**Action item:** Give all the lines below again, exactly, with no pictures.

**Data provided:**
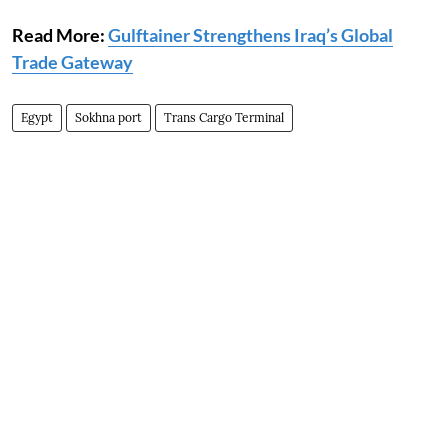
Read More:
Gulftainer Strengthens Iraq’s Global
Trade Gateway
Egypt
Sokhna port
Trans Cargo Terminal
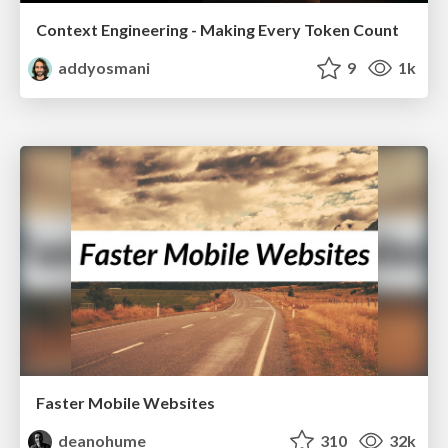
Context Engineering - Making Every Token Count
addyosmani
9
1k
Faster Mobile Websites
deanohume
310
32k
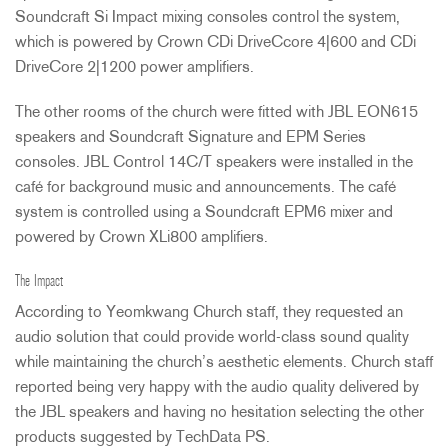
Soundcraft Si Impact mixing consoles control the system,
which is powered by Crown CDi DriveCcore 4|600 and CDi
DriveCore 2|1200 power amplifiers.
The other rooms of the church were fitted with
JBL
EON615
speakers and Soundcraft Signature and
EPM
Series
consoles.
JBL
Control 14C/T speakers were installed in the
café for background music and announcements. The café
system is controlled using a Soundcraft EPM6 mixer and
powered by Crown XLi800 amplifiers.
The Impact
According to Yeomkwang Church staff, they requested an
audio solution that could provide world-class sound quality
while maintaining the church’s aesthetic elements. Church staff
reported being very happy with the audio quality delivered by
the
JBL
speakers and having no hesitation selecting the other
products suggested by TechData PS.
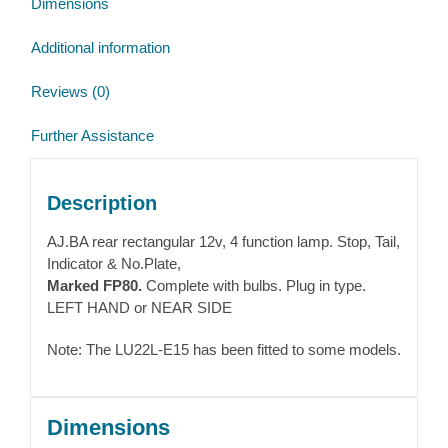
Dimensions
quantity
Additional information
Reviews (0)
Further Assistance
Description
AJ.BA rear rectangular 12v, 4 function lamp. Stop, Tail,
Indicator & No.Plate,
Marked FP80.
Complete with bulbs. Plug in type.
LEFT HAND or NEAR SIDE
Note: The LU22L-E15 has been fitted to some models.
Dimensions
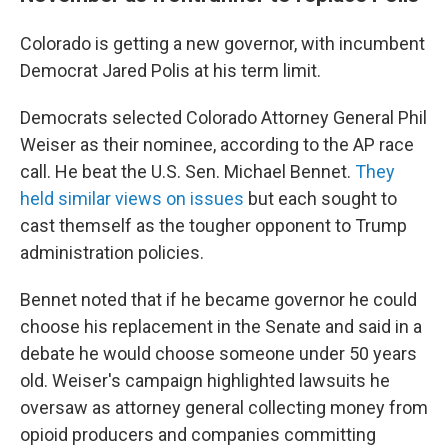
Colorado is getting a new governor, with incumbent
Democrat Jared Polis at his term limit.
Democrats selected Colorado Attorney General Phil
Weiser as their nominee, according to the AP race
call. He beat the U.S. Sen. Michael Bennet.
They
held similar views on issues
but each sought to
cast themself as the tougher opponent to Trump
administration policies.
Bennet noted that if he became governor he could
choose his replacement in the Senate and said in a
debate he would choose someone under 50 years
old. Weiser's campaign highlighted lawsuits he
oversaw as attorney general collecting money from
opioid producers and companies committing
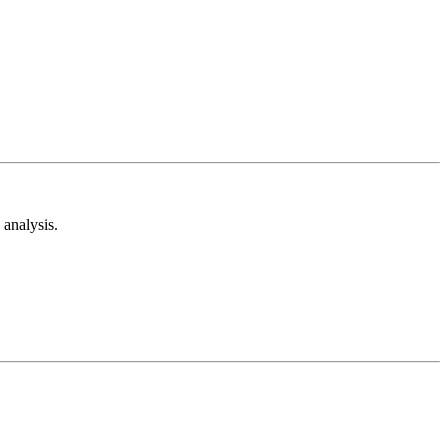
analysis.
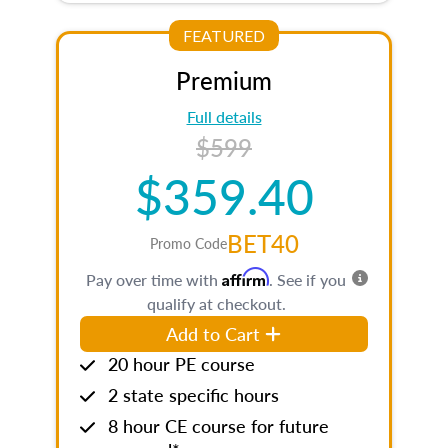
FEATURED
Premium
Full details
$599
$359.40
BET40
Promo Code
Affirm
Pay over time with
. See if you
qualify at checkout.
Add to Cart
20 hour PE course
2 state specific hours
8 hour CE course for future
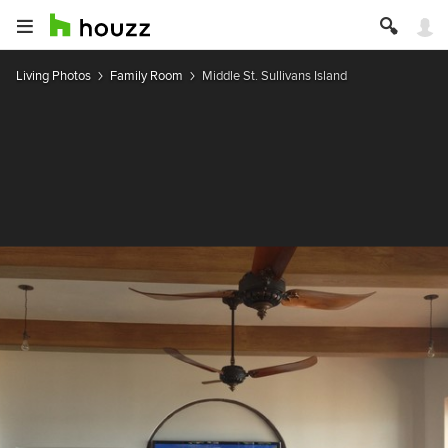
Living Photos
Family Room
Middle St. Sullivans Island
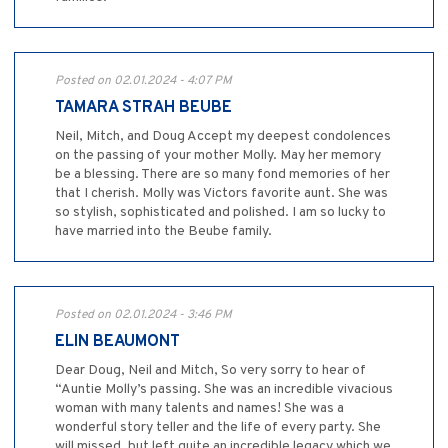
Posted on 02.01.2024 - 4:07 PM
TAMARA STRAH BEUBE
Neil, Mitch, and Doug Accept my deepest condolences
on the passing of your mother Molly. May her memory
be a blessing. There are so many fond memories of her
that I cherish. Molly was Victors favorite aunt. She was
so stylish, sophisticated and polished. I am so lucky to
have married into the Beube family.
Posted on 02.01.2024 - 3:46 PM
ELIN BEAUMONT
Dear Doug, Neil and Mitch, So very sorry to hear of
“Auntie Molly’s passing. She was an incredible vivacious
woman with many talents and names! She was a
wonderful story teller and the life of every party. She
will missed, but left quite an incredible legacy which we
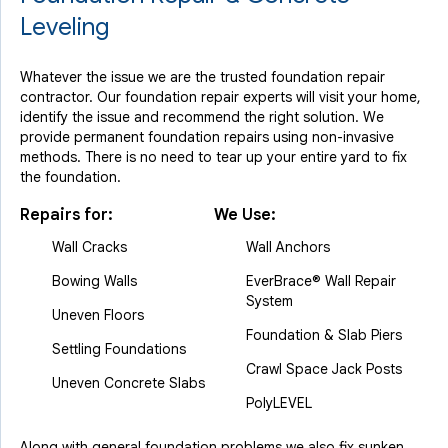
Leveling
Whatever the issue we are the trusted foundation repair
contractor. Our foundation repair experts will visit your home,
identify the issue and recommend the right solution. We
provide permanent foundation repairs using non-invasive
methods. There is no need to tear up your entire yard to fix
the foundation.
Repairs for:
We Use:
Wall Cracks
Wall Anchors
Bowing Walls
EverBrace® Wall Repair
System
Uneven Floors
Foundation & Slab Piers
Settling Foundations
Crawl Space Jack Posts
Uneven Concrete Slabs
PolyLEVEL
Along with general foundation problems we also fix sunken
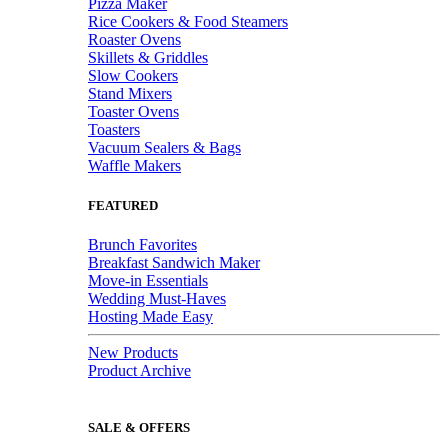
Pizza Maker
Rice Cookers & Food Steamers
Roaster Ovens
Skillets & Griddles
Slow Cookers
Stand Mixers
Toaster Ovens
Toasters
Vacuum Sealers & Bags
Waffle Makers
FEATURED
Brunch Favorites
Breakfast Sandwich Maker
Move-in Essentials
Wedding Must-Haves
Hosting Made Easy
New Products
Product Archive
SALE & OFFERS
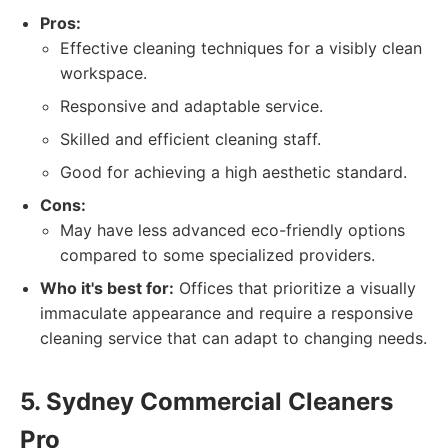
Pros:
Effective cleaning techniques for a visibly clean
workspace.
Responsive and adaptable service.
Skilled and efficient cleaning staff.
Good for achieving a high aesthetic standard.
Cons:
May have less advanced eco-friendly options
compared to some specialized providers.
Who it's best for:
Offices that prioritize a visually
immaculate appearance and require a responsive
cleaning service that can adapt to changing needs.
5. Sydney Commercial Cleaners
Pro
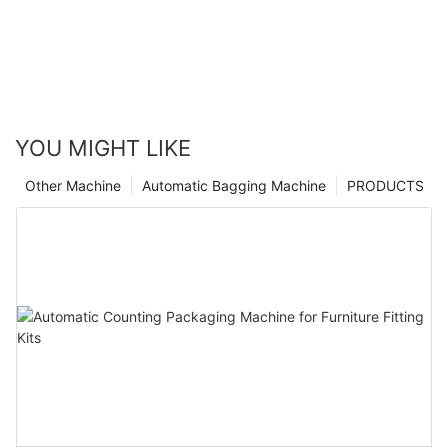
YOU MIGHT LIKE
Other Machine
Automatic Bagging Machine
PRODUCTS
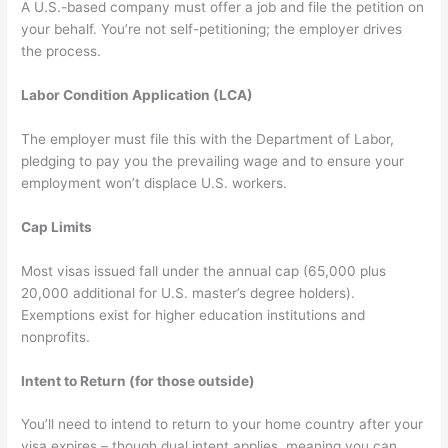
A U.S.-based company must offer a job and file the petition on
your behalf. You’re not self-petitioning; the employer drives
the process.
Labor Condition Application (LCA)
The employer must file this with the Department of Labor,
pledging to pay you the prevailing wage and to ensure your
employment won’t displace U.S. workers.
Cap Limits
Most visas issued fall under the annual cap (65,000 plus
20,000 additional for U.S. master’s degree holders).
Exemptions exist for higher education institutions and
nonprofits.
Intent to Return (for those outside)
You’ll need to intend to return to your home country after your
visa expires – though dual intent applies, meaning you can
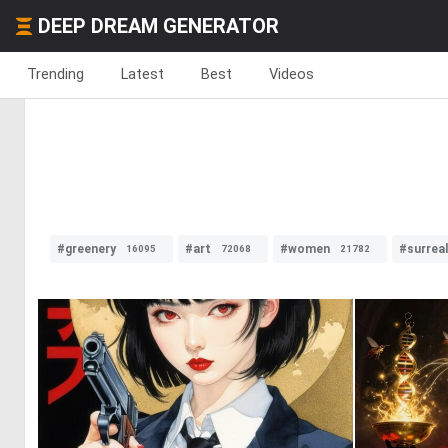
DEEP DREAM GENERATOR
Trending
Latest
Best
Videos
#greenery
#art
#women
#surrea
16095
72068
21782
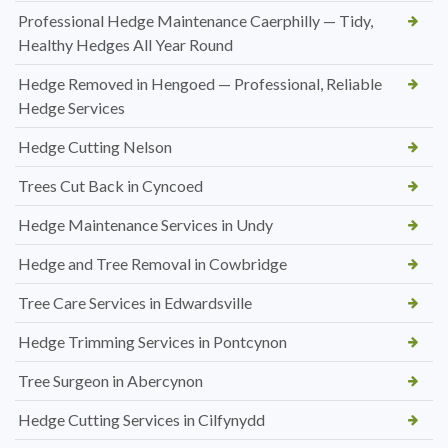
Professional Hedge Maintenance Caerphilly — Tidy,
Healthy Hedges All Year Round
Hedge Removed in Hengoed — Professional, Reliable
Hedge Services
Hedge Cutting Nelson
Trees Cut Back in Cyncoed
Hedge Maintenance Services in Undy
Hedge and Tree Removal in Cowbridge
Tree Care Services in Edwardsville
Hedge Trimming Services in Pontcynon
Tree Surgeon in Abercynon
Hedge Cutting Services in Cilfynydd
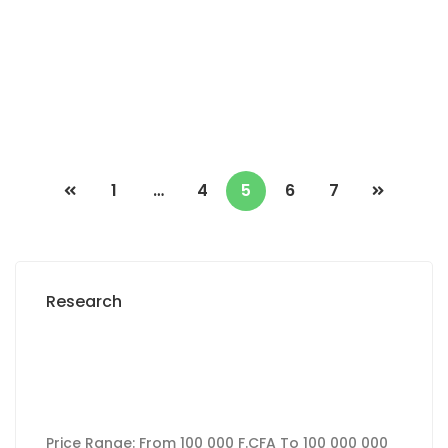
2 Chbr
1 Sb
230 000 Thousand F.CFA
/ Month
1
…
4
5
6
7
Research
Price Range:
From
100 000 F.CFA
To
100 000 000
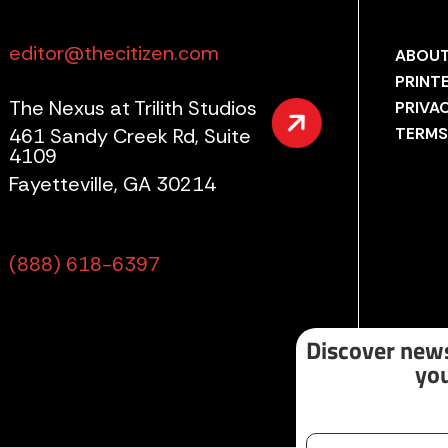
editor@thecitizen.com
ABOUT
PRINT
The Nexus at Trilith Studios
PRIVA
461 Sandy Creek Rd, Suite
TERMS
4109
Fayetteville, GA 30214
(888) 618-6397
Discover news
you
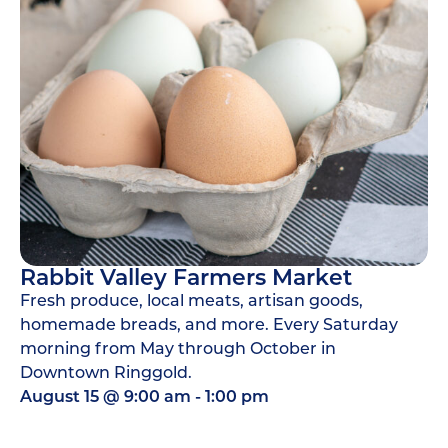
Rabbit Valley Farmers Market
Fresh produce, local meats, artisan goods,
homemade breads, and more. Every Saturday
morning from May through October in
Downtown Ringgold.
August 15
@
9:00 am
-
1:00 pm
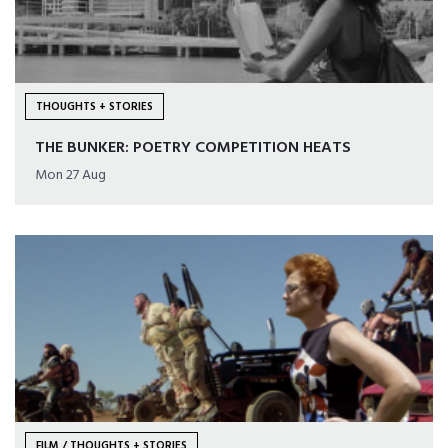
THOUGHTS + STORIES
THE BUNKER: POETRY COMPETITION HEATS
Mon 27 Aug
FILM / THOUGHTS + STORIES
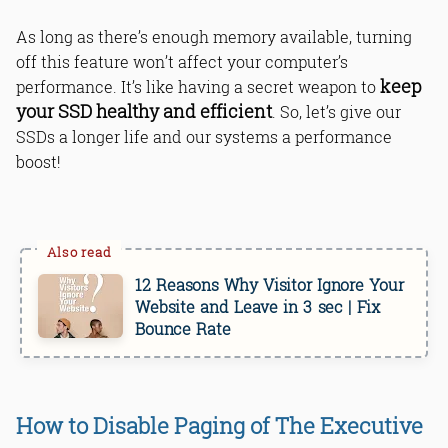
As long as there’s enough memory available, turning
off this feature won’t affect your computer’s
keep
performance. It’s like having a secret weapon to
your SSD healthy and efficient
. So, let’s give our
SSDs a longer life and our systems a performance
boost!
12 Reasons Why Visitor Ignore Your
Website and Leave in 3 sec | Fix
Bounce Rate
How to Disable Paging of The Executive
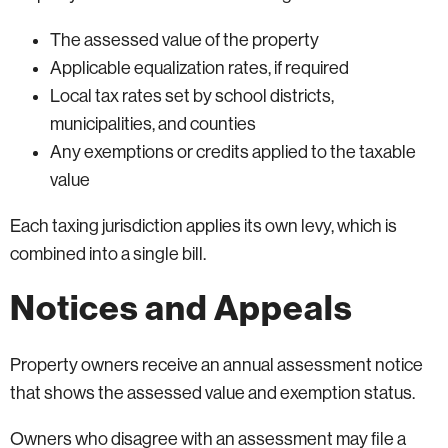
The assessed value of the property
Applicable equalization rates, if required
Local tax rates set by school districts,
municipalities, and counties
Any exemptions or credits applied to the taxable
value
Each taxing jurisdiction applies its own levy, which is
combined into a single bill.
Notices and Appeals
Property owners receive an annual assessment notice
that shows the assessed value and exemption status.
Owners who disagree with an assessment may file a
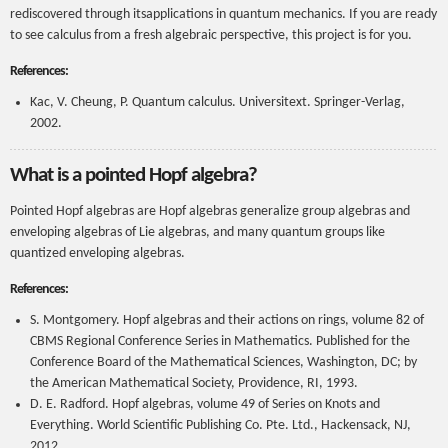
rediscovered through itsapplications in quantum mechanics. If you are ready
to see calculus from a fresh algebraic perspective, this project is for you.
References:
Kac, V. Cheung, P. Quantum calculus. Universitext. Springer-Verlag,
2002.
What is a pointed Hopf algebra?
Pointed Hopf algebras are Hopf algebras generalize group algebras and
enveloping algebras of Lie algebras, and many quantum groups like
quantized enveloping algebras.
References:
S. Montgomery. Hopf algebras and their actions on rings, volume 82 of
CBMS Regional Conference Series in Mathematics. Published for the
Conference Board of the Mathematical Sciences, Washington, DC; by
the American Mathematical Society, Providence, RI, 1993.
D. E. Radford. Hopf algebras, volume 49 of Series on Knots and
Everything. World Scientific Publishing Co. Pte. Ltd., Hackensack, NJ,
2012.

**Answer section:**
Read More:
Gulftainer Strengthens Iraq’s Global
Trade Gateway
Egypt
Sokhna port
Trans Cargo Terminal
Context Engineering - Making Every Token Count
addyosmani
9
1k
Faster Mobile Websites
deanohume
310
32k
Soundcraft Si Impact mixing consoles control the system,
which is powered by Crown CDi DriveCcore 4|600 and CDi
DriveCore 2|1200 power amplifiers.
The other rooms of the church were fitted with
JBL
EON615
speakers and Soundcraft Signature and
EPM
Series
consoles.
JBL
Control 14C/T speakers were installed in the
café for background music and announcements. The café
system is controlled using a Soundcraft EPM6 mixer and
powered by Crown XLi800 amplifiers.
The Impact
According to Yeomkwang Church staff, they requested an
audio solution that could provide world-class sound quality
while maintaining the church’s aesthetic elements. Church staff
reported being very happy with the audio quality delivered by
the
JBL
speakers and having no hesitation selecting the other
products suggested by TechData PS.
Dimensions
quantity
Additional information
Reviews (0)
Further Assistance
Description
AJ.BA rear rectangular 12v, 4 function lamp. Stop, Tail,
Indicator & No.Plate,
Marked FP80.
Complete with bulbs. Plug in type.
LEFT HAND or NEAR SIDE
Note: The LU22L-E15 has been fitted to some models.
Dimensions
Colorado is getting a new governor, with incumbent
Democrat Jared Polis at his term limit.
Democrats selected Colorado Attorney General Phil
Weiser as their nominee, according to the AP race
call. He beat the U.S. Sen. Michael Bennet.
They
held similar views on issues
but each sought to
cast themself as the tougher opponent to Trump
administration policies.
Bennet noted that if he became governor he could
choose his replacement in the Senate and said in a
debate he would choose someone under 50 years
old. Weiser's campaign highlighted lawsuits he
oversaw as attorney general collecting money from
opioid producers and companies committing
analysis.
FEATURED
Premium
Full details
$599
$359.40
BET40
Promo Code
Affirm
Pay over time with
. See if you
qualify at checkout.
Add to Cart
20 hour PE course
2 state specific hours
8 hour CE course for future
Living Photos
Family Room
Middle St. Sullivans Island
Posted on 02.01.2024 - 4:07 PM
TAMARA STRAH BEUBE
Neil, Mitch, and Doug Accept my deepest condolences
on the passing of your mother Molly. May her memory
be a blessing. There are so many fond memories of her
that I cherish. Molly was Victors favorite aunt. She was
so stylish, sophisticated and polished. I am so lucky to
have married into the Beube family.
Posted on 02.01.2024 - 3:46 PM
ELIN BEAUMONT
Dear Doug, Neil and Mitch, So very sorry to hear of
“Auntie Molly’s passing. She was an incredible vivacious
woman with many talents and names! She was a
wonderful story teller and the life of every party. She
will missed, but left quite an incredible legacy which we
Leveling
Whatever the issue we are the trusted foundation repair
contractor. Our foundation repair experts will visit your home,
identify the issue and recommend the right solution. We
provide permanent foundation repairs using non-invasive
methods. There is no need to tear up your entire yard to fix
the foundation.
Repairs for:
We Use:
Wall Cracks
Wall Anchors
Bowing Walls
EverBrace® Wall Repair
System
Uneven Floors
Foundation & Slab Piers
Settling Foundations
Crawl Space Jack Posts
Uneven Concrete Slabs
PolyLEVEL
Along with general foundation problems we also fix sunken
Pizza Maker
Rice Cookers & Food Steamers
Roaster Ovens
Skillets & Griddles
Slow Cookers
Stand Mixers
Toaster Ovens
Toasters
Vacuum Sealers & Bags
Waffle Makers
FEATURED
Brunch Favorites
Breakfast Sandwich Maker
Move-in Essentials
Wedding Must-Haves
Hosting Made Easy
New Products
Product Archive
SALE & OFFERS
Pros:
Effective cleaning techniques for a visibly clean
workspace.
Responsive and adaptable service.
Skilled and efficient cleaning staff.
Good for achieving a high aesthetic standard.
Cons:
May have less advanced eco-friendly options
compared to some specialized providers.
Who it's best for:
Offices that prioritize a visually
immaculate appearance and require a responsive
cleaning service that can adapt to changing needs.
5. Sydney Commercial Cleaners
Pro
YOU MIGHT LIKE
Other Machine
Automatic Bagging Machine
PRODUCTS
A U.S.-based company must offer a job and file the petition on
your behalf. You’re not self-petitioning; the employer drives
the process.
Labor Condition Application (LCA)
The employer must file this with the Department of Labor,
pledging to pay you the prevailing wage and to ensure your
employment won’t displace U.S. workers.
Cap Limits
Most visas issued fall under the annual cap (65,000 plus
20,000 additional for U.S. master’s degree holders).
Exemptions exist for higher education institutions and
nonprofits.
Intent to Return (for those outside)
You’ll need to intend to return to your home country after your
visa expires – though dual intent applies, meaning you can
DEEP DREAM GENERATOR
Trending
Latest
Best
Videos
#greenery
#art
#women
#surrea
16095
72068
21782
Professional Hedge Maintenance Caerphilly — Tidy,
Healthy Hedges All Year Round
Hedge Removed in Hengoed — Professional, Reliable
Hedge Services
Hedge Cutting Nelson
Trees Cut Back in Cyncoed
Hedge Maintenance Services in Undy
Hedge and Tree Removal in Cowbridge
Tree Care Services in Edwardsville
Hedge Trimming Services in Pontcynon
Tree Surgeon in Abercynon
Hedge Cutting Services in Cilfynydd
2 Chbr
1 Sb
230 000 Thousand F.CFA
/ Month
1
…
4
5
6
7
Research
Price Range:
From
100 000 F.CFA
To
100 000 000
editor@thecitizen.com
ABOUT
PRINT
The Nexus at Trilith Studios
PRIVA
461 Sandy Creek Rd, Suite
TERMS
4109
Fayetteville, GA 30214
(888) 618-6397
Discover news
you
Rabbit Valley Farmers Market
Fresh produce, local meats, artisan goods,
homemade breads, and more. Every Saturday
morning from May through October in
Downtown Ringgold.
August 15
@
9:00 am
-
1:00 pm
THOUGHTS + STORIES
THE BUNKER: POETRY COMPETITION HEATS
Mon 27 Aug
FILM / THOUGHTS + STORIES
As long as there’s enough memory available, turning
off this feature won’t affect your computer’s
keep
performance. It’s like having a secret weapon to
your SSD healthy and efficient
. So, let’s give our
SSDs a longer life and our systems a performance
boost!
12 Reasons Why Visitor Ignore Your
Website and Leave in 3 sec | Fix
Bounce Rate
How to Disable Paging of The Executive
The assessed value of the property
Applicable equalization rates, if required
Local tax rates set by school districts,
municipalities, and counties
Any exemptions or credits applied to the taxable
value
Each taxing jurisdiction applies its own levy, which is
combined into a single bill.
Notices and Appeals
Property owners receive an annual assessment notice
that shows the assessed value and exemption status.
Owners who disagree with an assessment may file a
rediscovered through itsapplications in quantum mechanics. If you are ready
to see calculus from a fresh algebraic perspective, this project is for you.
References:
Kac, V. Cheung, P. Quantum calculus. Universitext. Springer-Verlag,
2002.
What is a pointed Hopf algebra?
Pointed Hopf algebras are Hopf algebras generalize group algebras and
enveloping algebras of Lie algebras, and many quantum groups like
quantized enveloping algebras.
References:
S. Montgomery. Hopf algebras and their actions on rings, volume 82 of
CBMS Regional Conference Series in Mathematics. Published for the
Conference Board of the Mathematical Sciences, Washington, DC; by
the American Mathematical Society, Providence, RI, 1993.
D. E. Radford. Hopf algebras, volume 49 of Series on Knots and
Everything. World Scientific Publishing Co. Pte. Ltd., Hackensack, NJ,
2012.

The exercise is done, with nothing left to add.